The storm is enormous. The window of the delivery room looks east toward the lake and the lightning comes in sheets, lighting the whole room white for a half second at a time, and the thunder lands close enough to feel in the floor, and somewhere around midnight, in a trough between contractions, I start to come apart in a way I have spent thirty-one years making sure no one ever saw.
"I can't, Nolan." It comes out of me small and raw and nothing like my own voice. "I can't do this. I'm not — I built myself wrong for this. I built myself to not need anyone and you can't do this part not needing anyone, you can't, and I don't know how to?—"
“Hey. Hey. Look at me.” He has my face in both his hands.
He isn’t managing me — I can feel the difference now, the way you can feel the difference between a hand that’s steering you and a hand that’s holding you.
“You don’t have to do this not needing anyone.
That rule’s gone. You retired it. You’re allowed to need the whole room tonight, and the room will be here.
I’ll be here. Your mother’s down the hall.
You are the least alone you’ve ever been in your life, and I know that scares you more than the pain.
I’m telling you it’s safe. It’s safe to need it. I’ve got you.”
"Don't leave."
"I am not going anywhere. I ran into a building for you, sweetheart. A hospital room with your mother in it doesn't even register."

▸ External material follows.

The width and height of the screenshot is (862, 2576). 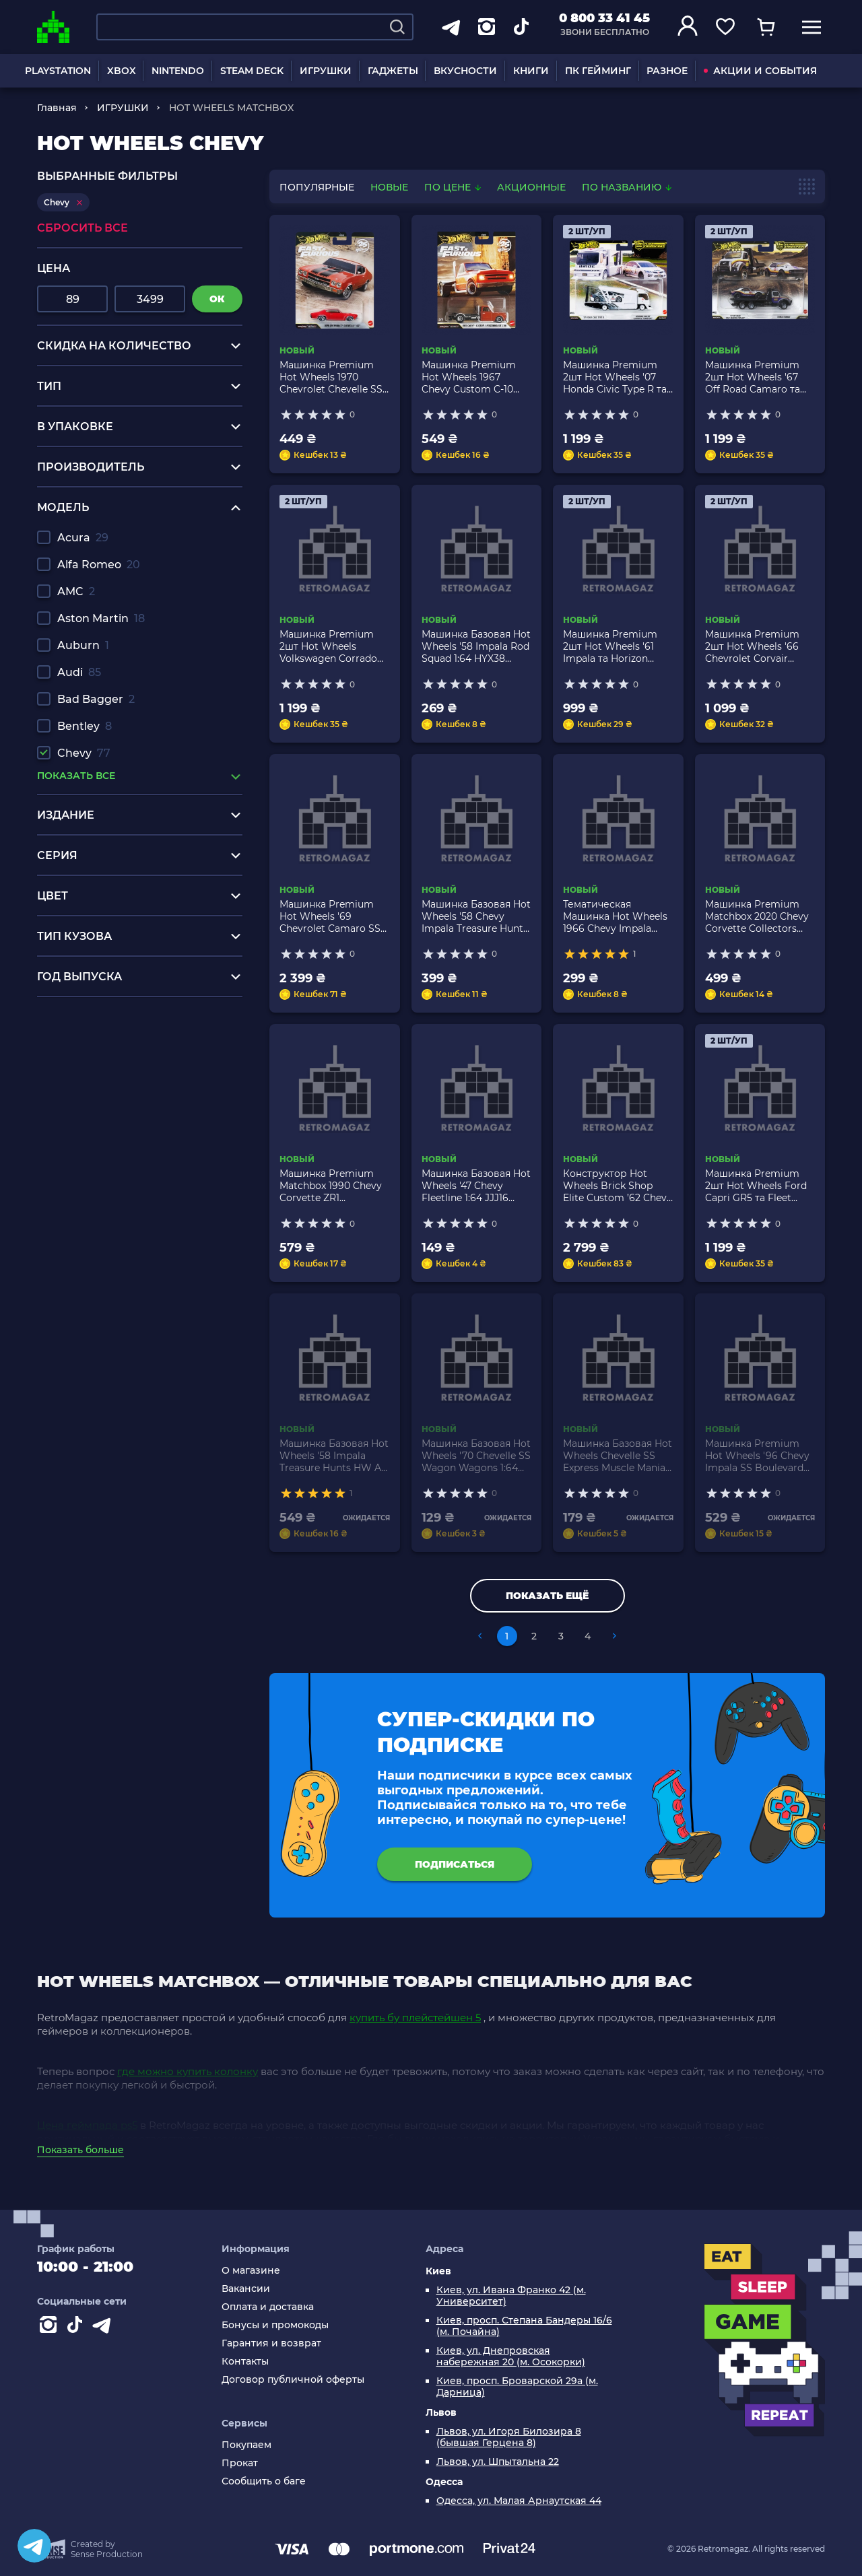 What do you see at coordinates (617, 1185) in the screenshot?
I see `Конструктор Hot Wheels Brick Shop Elite Custom ’62 Chevy Pickup 858 деталей JFT20 Orange` at bounding box center [617, 1185].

"That's not — Nolan, that's not funny?—"
"It's a little funny. You laughed. I felt it. Breathe with me. Here it comes."
It comes. I crush his hand. He lets me. He counts me through it in a low steady voice, and when it crests he tells me I'm doing it, I'm already doing it, the thing I just said I couldn't do I'm in the middle of doing, and somewhere in the white flash of the lightning and the long roll of the thunder behind it I stop fighting the part of me that needs him and just let it need him, and it is the most frightened and the most safe I have been at the same time in my entire life.
"Last one, Arielle," Dr. Ellis says, calm as a Sunday. "This is it. With the next contraction. You and me. Big push."
"Nolan—"
"Right here. Both hands. Look at me, not the window. There you go. There you go, sweetheart. Now."
I push, and the storm hits the building hard enough to rattle the glass, and at four minutes past midnight, in a flash of lightning that turns the whole room to silver, our daughter is born into Dr. Ellis's hands with a sound like outrage, furious and alive and so loud it cuts clean through the thunder.
"There she is," Dr. Ellis says. "There's your girl."
They put her on my chest, wet and warm and screaming, dark curls plastered to a head the size of an orange, and she opens her eyes — gray-brown, his eyes, my mother's cheekbones — and she stops crying, and she looks at me, and I look at her, and Nolan makes a sound above me that I have never heard him make and never want to stop hearing.
"Hi," I tell her. My whole face is wet and I do not care who sees it. "Hi, Isabelle. Hi, baby. I'm your mama. That's your dad. He's a lot. You'll get used to him. We're so glad you're here."
Nolan's forehead drops against my temple, his hand spread over both of us, shaking, and outside the storm begins, finally, to move off over the water.